Modern cosmologists use quantitative tools to obtain information about the evolution and structure of the universe. Modern cosmology dates back to the early 20th century, with the development of Albert Einstein’s theory of general relativity.
Now, researchers from the Atacama Cosmology Telescope (ACT) collaboration in northern Chile have published a series of papers presenting a groundbreaking new map of dark matter distributed over a quarter of the sky, extending deep into the cosmos, confirming Einstein’s theory of how massive structures grow and bend light over the 14 billion-year lifetime of the universe.
mapping dark matter
The new cosmic map uses light from the cosmic microwave background (CMB) as a backlight to outline the whole thing between us and the Big Bang. “It’s a bit like silhouetting, but instead of just having black in the silhouette, you have texture and clumps of dark matter, as if light were coming through a curtain of fabric that had lots of knots and bulges in it”said Suzanne Staggs, director of ACT.

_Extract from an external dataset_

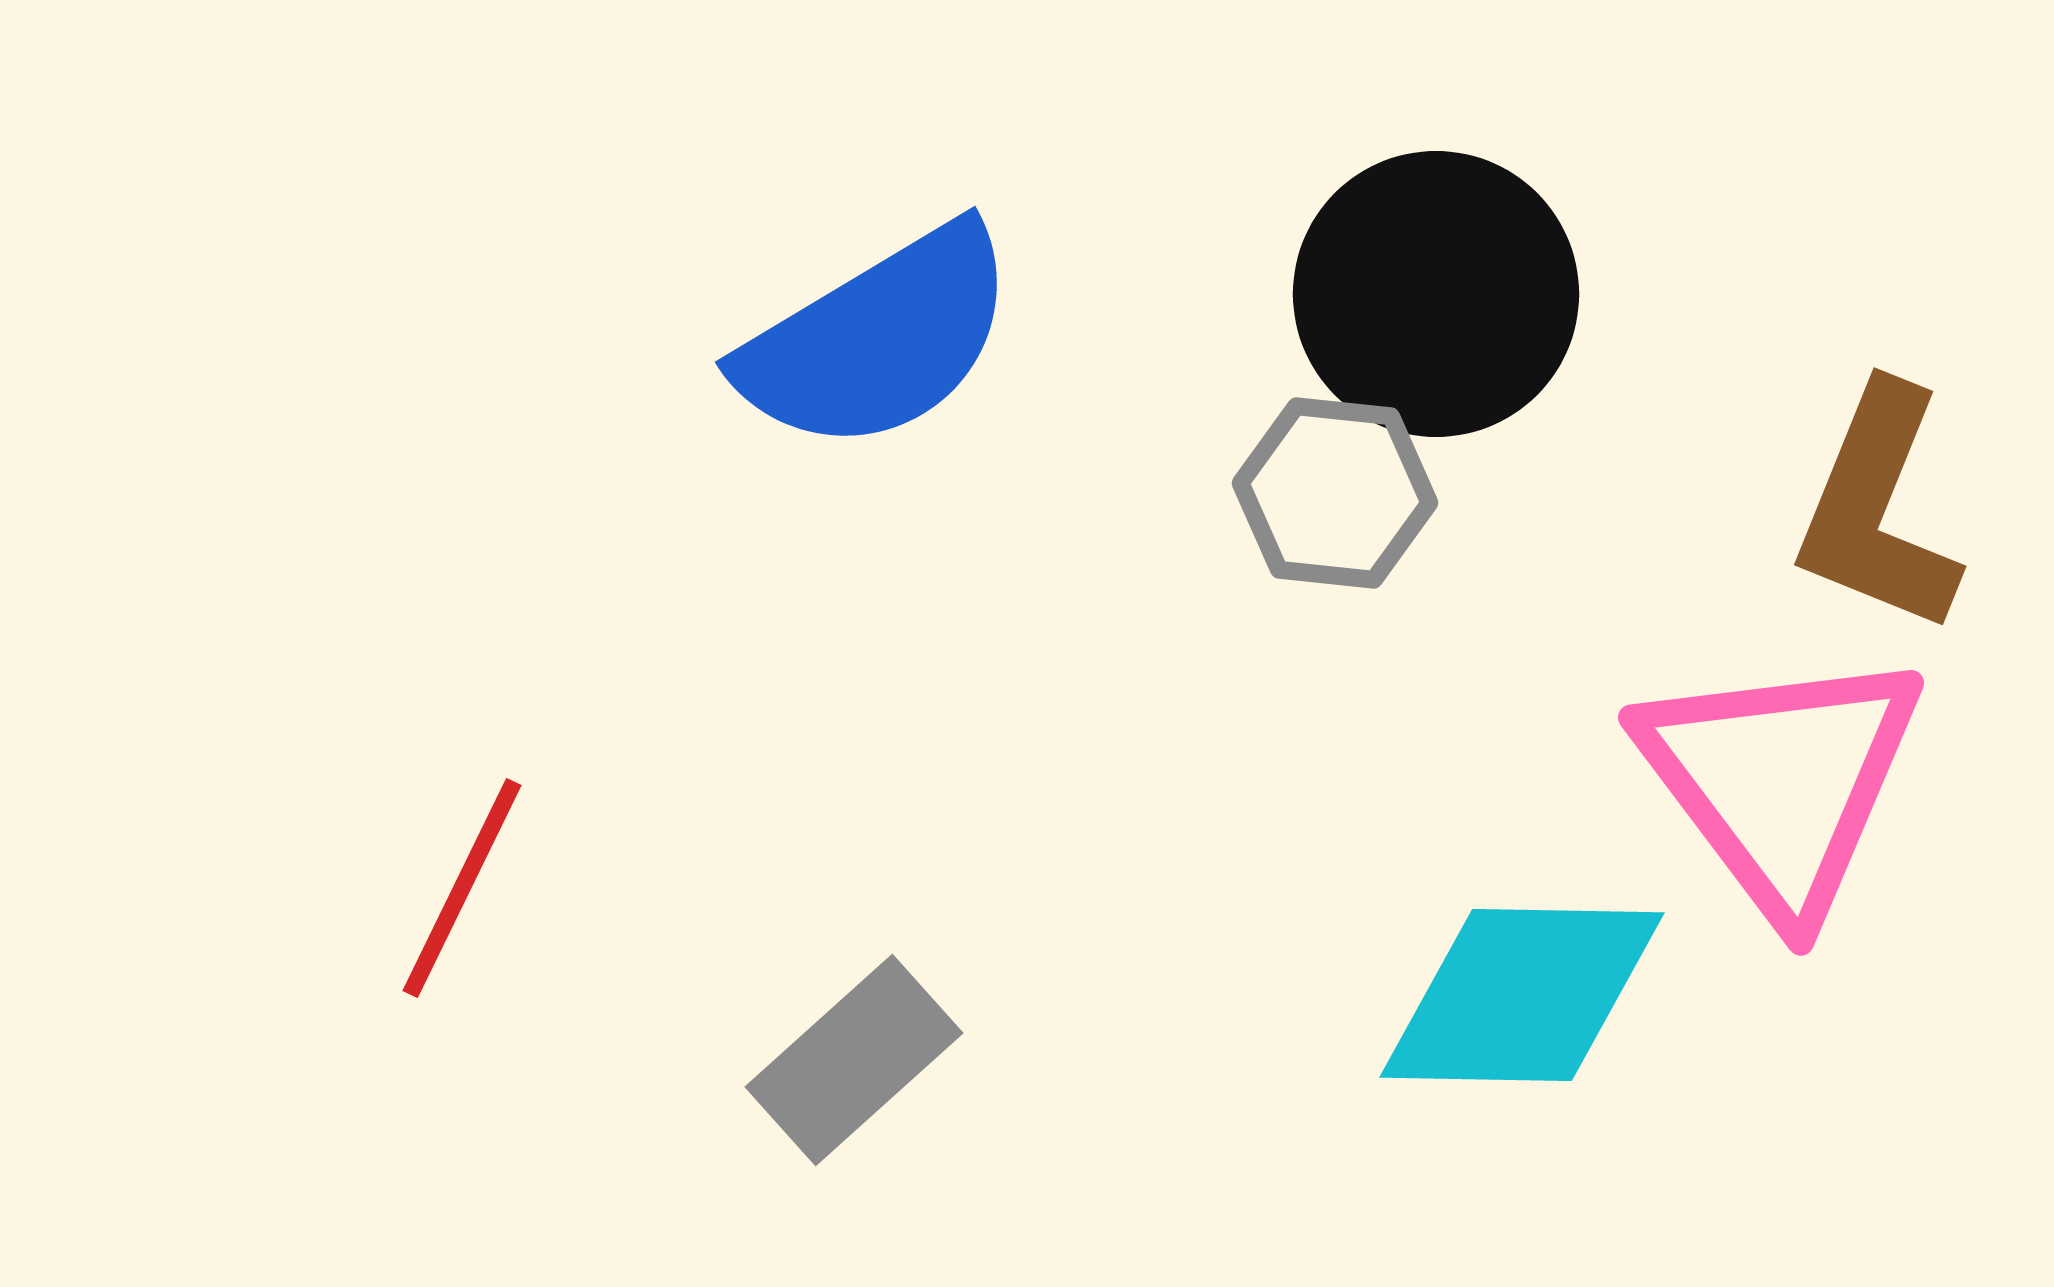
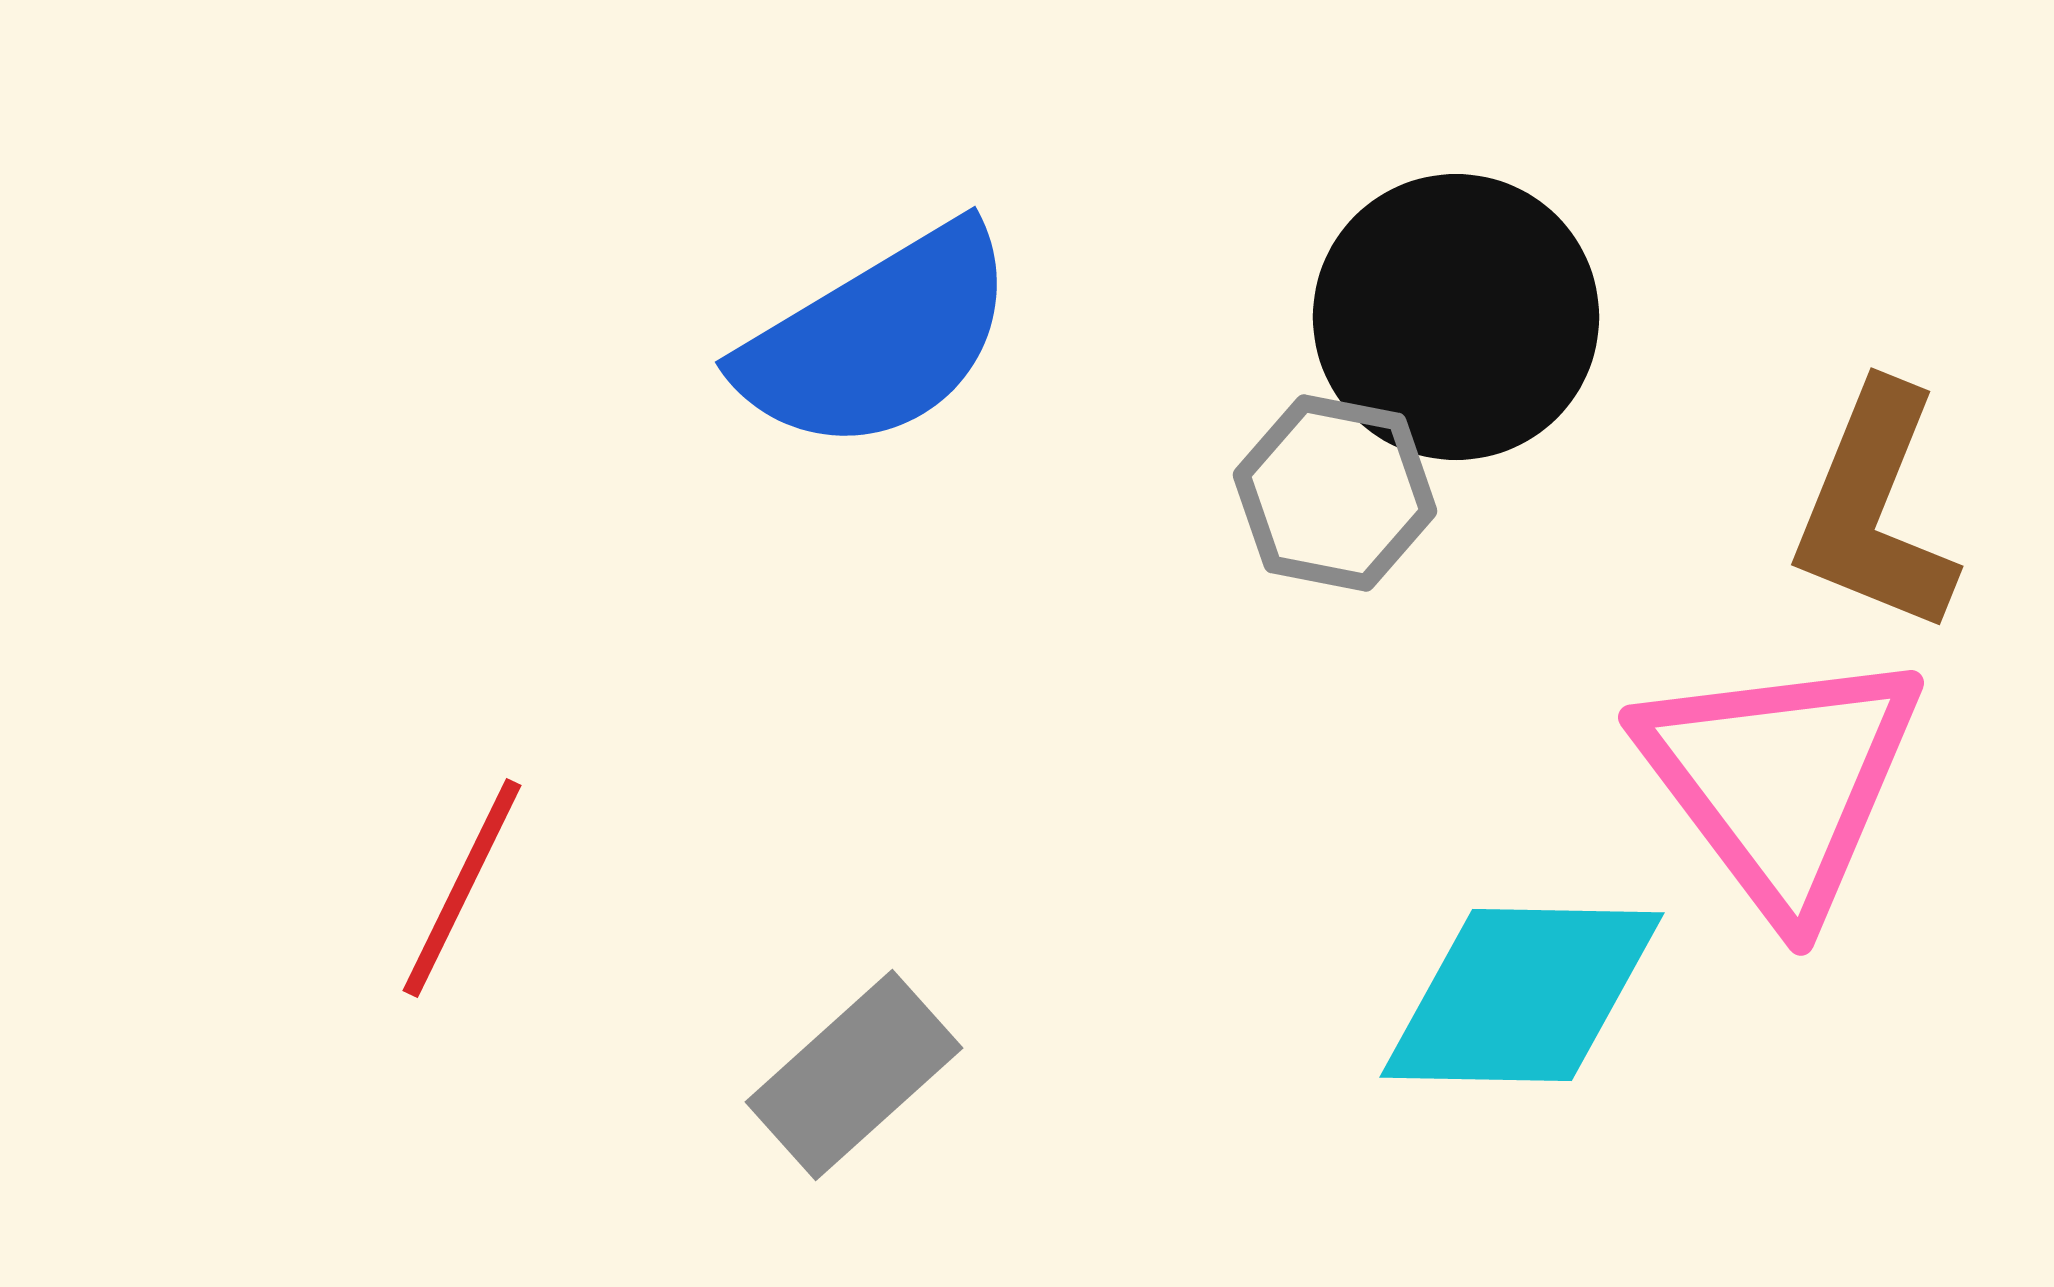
black circle: moved 20 px right, 23 px down
gray hexagon: rotated 5 degrees clockwise
brown L-shape: moved 3 px left
gray rectangle: moved 15 px down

80% of the universe is invisible
“This is amazing evidence that we understand the history of how the structure of our universe formed over billions of years, from just after the Big Bang to today.”, indicated Princeton physics professor Henry DeWolf Smyth. He added: “Amazingly, 80% of the mass in the universe is invisible. By mapping the distribution of dark matter in the sky at the greatest distances, our ACT lens measurements allow us to clearly see this unseen world.”
The distribution of dark matter
“Usually, astronomers can only measure light, so we see how galaxies are distributed in the universe; These observations reveal the distribution of mass, so they primarily show how dark matter is distributed throughout our universe.”said David Spergel, emeritus professor of astronomy at Princeton and president of the Simons Foundation. “We have mapped the invisible distribution of dark matter in the sky, and it is just as our theories predict”added co-author Blake Sherwin, a Princeton alumnus and professor of cosmology at the University of Cambridge, where he leads a large group of ACT researchers.
The difficulty of detecting dark matter
Even though it makes up most of the universe, dark matter has been hard to detect because it doesn’t interact with light or other forms of electromagnetic radiation. As far as we know, dark matter only interacts with gravity. To track it down, the more than 160 collaborators building and collecting data from the National Science Foundation’s Atacama Cosmology Telescope in the high Chilean Andes observed the light emanating after the cosmic dawn of the universe’s formation, the Big Bang, when the universe was only 380,000 years old. Cosmologists often refer to this diffuse CMB light that fills our entire universe as “fossil radiation.”
The ACT research team has been working on this project for over a decade, using data from multiple sources, including satellites, ground-based telescopes, and the latest instrument technology. The final map is a high-resolution view of the early universe, showing the tiny fluctuations in dark matter, helping scientists understand how galaxies formed.
“This map is a testament to the power of observations, theory and collaboration,” Devlin said. “This is a great achievement and an important milestone for our collaboration”he also noted.
The next step for the ACT team will be to use the map to better understand the physics behind the accelerating expansion of the universe, and also to look for evidence of cosmic inflation, a theory that describes how the universe went from being a subatomic particle to a vast one. cosmic structure in a fraction of a second after the Big Bang.